The underlying economics are straightforward. Our households do not have enough access to high quality housing that is affordable, and many emerging households seek to achieve an American dream of homeownership but have been frustrated by a combination of incredibly low inventory and lofty prices. In March 2023, there were only 798 active listings countywide. Four years earlier, listings stood at more than 1,600.
With supply low and prices high, many families have remained involuntary renters. Recent data indicate that the homeownership rate in Prince George’s County has been in the range of 62%, meaningfully below the national average of 66% and the corresponding 65% rate in neighboring Montgomery County.
Naturally, County policymakers have sought to address this situation. Unfortunately, proffered responses are likely to worsen the performance of Prince George’s County’s housing market along several key dimensions while also negatively impacting the local economy.
In 2014, the county adopted its Plan 2035 to take advantage of its geographic and institutional advantages, including its adjacency to Washington, D.C. and the presence of high-powered institutions like the University of Maryland, NASA Goddard, Andrews Air Force Base, and the Beltsville Agricultural Research Center.

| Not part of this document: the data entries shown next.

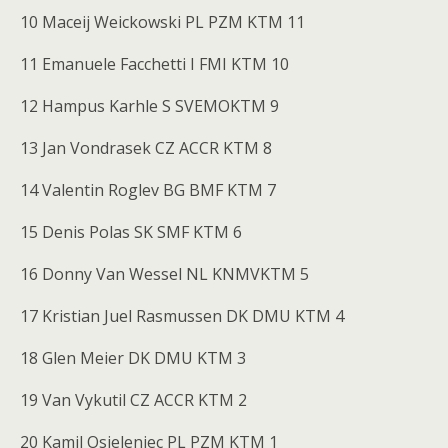
10 Maceij Weickowski PL PZM KTM 11
11 Emanuele Facchetti I FMI KTM 10
12 Hampus Karhle S SVEMOKTM 9
13 Jan Vondrasek CZ ACCR KTM 8
14 Valentin Roglev BG BMF KTM 7
15 Denis Polas SK SMF KTM 6
16 Donny Van Wessel NL KNMVKTM 5
17 Kristian Juel Rasmussen DK DMU KTM 4
18 Glen Meier DK DMU KTM 3
19 Van Vykutil CZ ACCR KTM 2
20 Kamil Osieleniec PL PZM KTM 1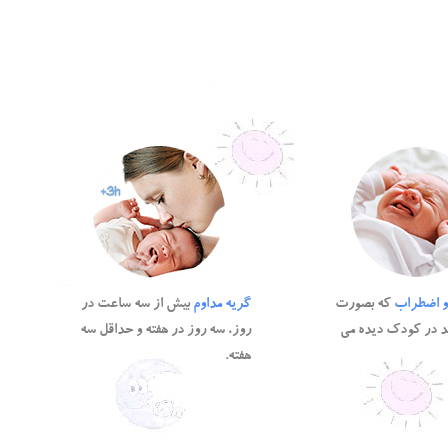
و اضطراب
که بصورت
گریه مداوم
بیش از سه ساعت در
د در کودک دیده می
روز، سه روز در هفته و حداقل سه
هفته.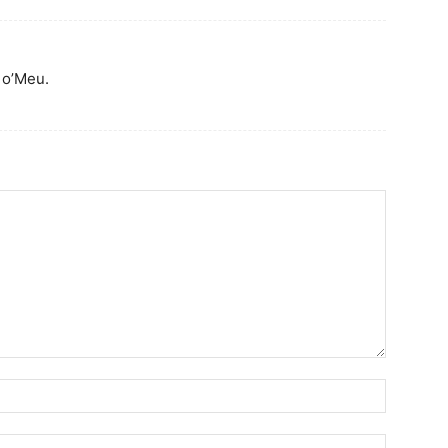
 o’Meu.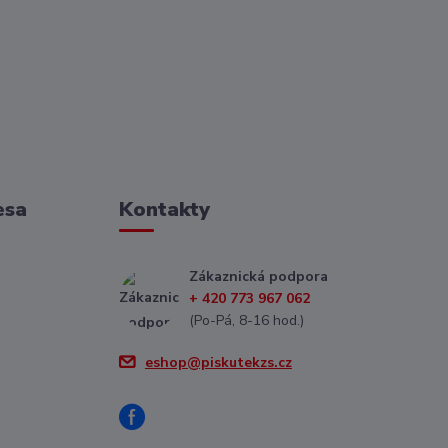
esa
Kontakty
Zákaznická podpora
+ 420 773 967 062
(Po-Pá, 8-16 hod.)
eshop@piskutekzs.cz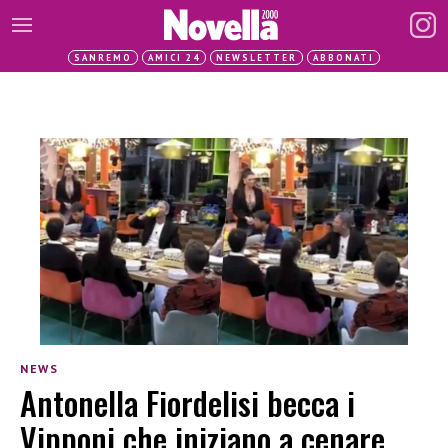
SANREMO
AMICI 24
NEWSLETTER
ABBONATI
NEWS
Antonella Fiordelisi becca i
Vipponi che iniziano a cenare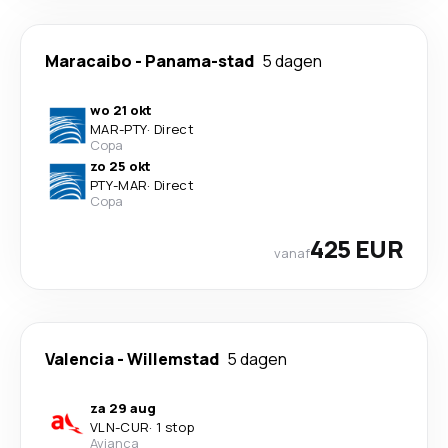
Maracaibo
-
Panama-stad
5 dagen
wo 21 okt
MAR
-
PTY
·
Direct
Copa
zo 25 okt
PTY
-
MAR
·
Direct
Copa
425 EUR
vanaf
Valencia
-
Willemstad
5 dagen
za 29 aug
VLN
-
CUR
·
1 stop
Avianca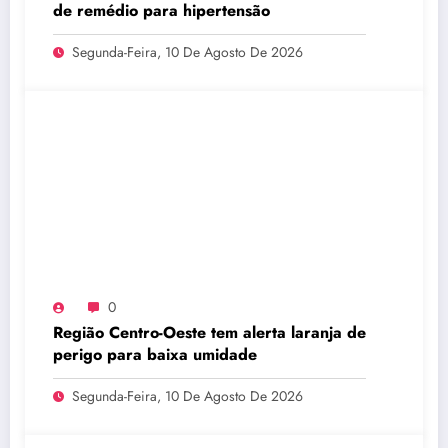
de remédio para hipertensão
Segunda-Feira, 10 De Agosto De 2026
0
Região Centro-Oeste tem alerta laranja de
perigo para baixa umidade
Segunda-Feira, 10 De Agosto De 2026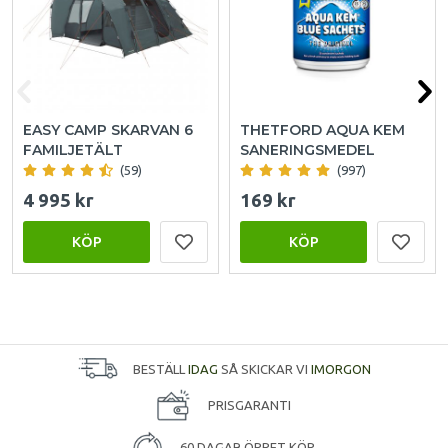
EASY CAMP SKARVAN 6
THETFORD AQUA KEM
FAMILJETÄLT
SANERINGSMEDEL
(59)
(997)
4 995 kr
169 kr
KÖP
KÖP
BESTÄLL
IDAG
SÅ SKICKAR VI
IMORGON
PRISGARANTI
60 DAGAR ÖPPET KÖP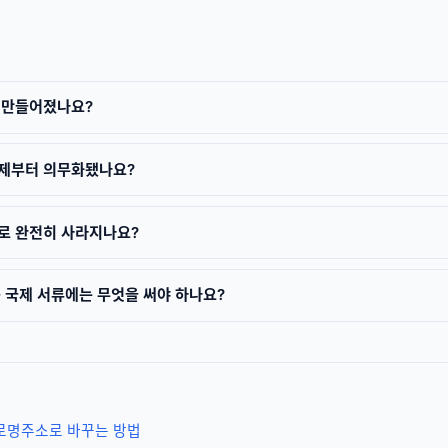
 만들어졌나요?
제부터 의무화됐나요?
로 완전히 사라지나요?
 국제 서류에는 무엇을 써야 하나요?
로명주소로 바꾸는 방법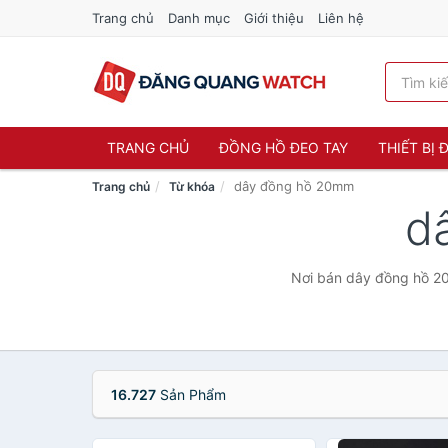
Trang chủ
Danh mục
Giới thiệu
Liên hệ
TRANG CHỦ
ĐỒNG HỒ ĐEO TAY
THIẾT BỊ
dây đồng hồ 20mm
Trang chủ
Từ khóa
d
Nơi bán dây đồng hồ 20m
16.727
Sản Phẩm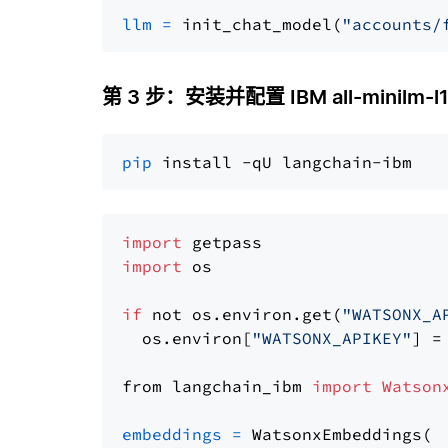
llm
=
 init_chat_model(
"accounts/
第 3 步：安装并配置 IBM all-minilm-l1
pip
import
import
 os

if
 not os.environ.get(
"WATSONX_A
  os.environ[
"WATSONX_APIKEY"
] =
from langchain_ibm 
import
Watson
embeddings
=
 WatsonxEmbeddings(
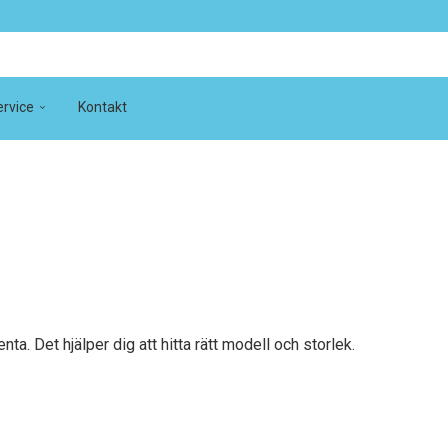
rvice
Kontakt
a. Det hjälper dig att hitta rätt modell och storlek.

The combination of location and institutional might render the county an appealing place for students and scientists, among others.
To prepare for its future, the county spent eight years and $15 million to overhaul zoning policies. The result was a plan that promotes housing and development, attracting economic activity from surrounding regions and outside the state. In an economic environment associated with a dearth of workers available to enterprises, the attraction of households also implicates growing appeal to business.
New legislation threatens to dismantle county progress. This policymaking is rooted in good intentions but will ultimately diminish quality of life. In February, the County Council passed the Rent Stabilization Act of 2023, preventing landlords from increasing rents by more than 3% over the next year. Many will view this as helping bolster affordability.
It will not. Like the rest of us, landlords face inflationary pressures, due in part to a lack of technical talent to help maintain air conditioning systems, plumbing, roofs, and grounds. Materials prices have also been expanding, including the prices of concrete and plumbing fixtures.
By not being able to fully adjust rents, landlords are likely to turn to another means by which to support cashflow — namely diminished maintenance. Over time, that translates into deteriorating housing stock, more household dangers, and community shabbiness. County policymakers would be wise to heed the warning of Swedish economist Assar Lindbeck, who quipped, “In many cases rent control appears to be the most efficient technique presently known to destroy a city — except for bombing.”
It doesn’t end there. The County Council is considering legislation prohibiting construction of townhomes or townhome-related developments outside of regional and local transit centers within the current general plan for a period of two years starting in July. In other words, townhome construction would be limited to areas around metro stations and other transit hubs.
If enacted, the legislation will prevent Prince George’s County from taking advantage of one of its natural advantages: its diverse geography. Though areas close to D.C.’s metro system are naturally dense, moving east provides more ample room for amenities like playgrounds, parks, and others needed to raise families. Moreover, limiting development will create even more housing scarcity, driving costs higher for families, the ultimate irony.
This is more than theoretical. A December article in The Washington Post indicates that Community Builders, a nonprofit developer, was forced to put their project on hold because of new legislation. Their project consisted of 100 units of affordable housing in Seat Pleasant, a small city where nearly one out of every five families live below the poverty limit.
Beyond harming renters who aspire to own, these policies also have the potential to reduce quality of life for existing homeowners. Economy-defining developments like the new FBI headquarters or other corporate campuses, not to mention the associated amenities, are unlikely to select a location with limited housing availability.